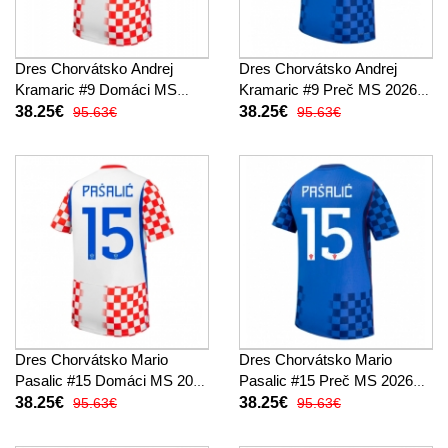
Dres Chorvátsko Andrej
Dres Chorvátsko Andrej
Kramaric #9 Domáci MS
Kramaric #9 Preč MS 2026
2026 Krátky Rukáv
Krátky Rukáv
38.25€
38.25€
95.63€
95.63€
Dres Chorvátsko Mario
Dres Chorvátsko Mario
Pasalic #15 Domáci MS 2026
Pasalic #15 Preč MS 2026
Krátky Rukáv
Krátky Rukáv
38.25€
38.25€
95.63€
95.63€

→ **What this task involves**
Once the pictures are set aside, output all of the data above verbatim.

→ **Completed exercise**
Dres Chorvátsko Andrej
Dres Chorvátsko Andrej
Kramaric #9 Domáci MS
Kramaric #9 Preč MS 2026
2026 Krátky Rukáv
Krátky Rukáv
38.25€
38.25€
95.63€
95.63€
Dres Chorvátsko Mario
Dres Chorvátsko Mario
Pasalic #15 Domáci MS 2026
Pasalic #15 Preč MS 2026
Krátky Rukáv
Krátky Rukáv
38.25€
38.25€
95.63€
95.63€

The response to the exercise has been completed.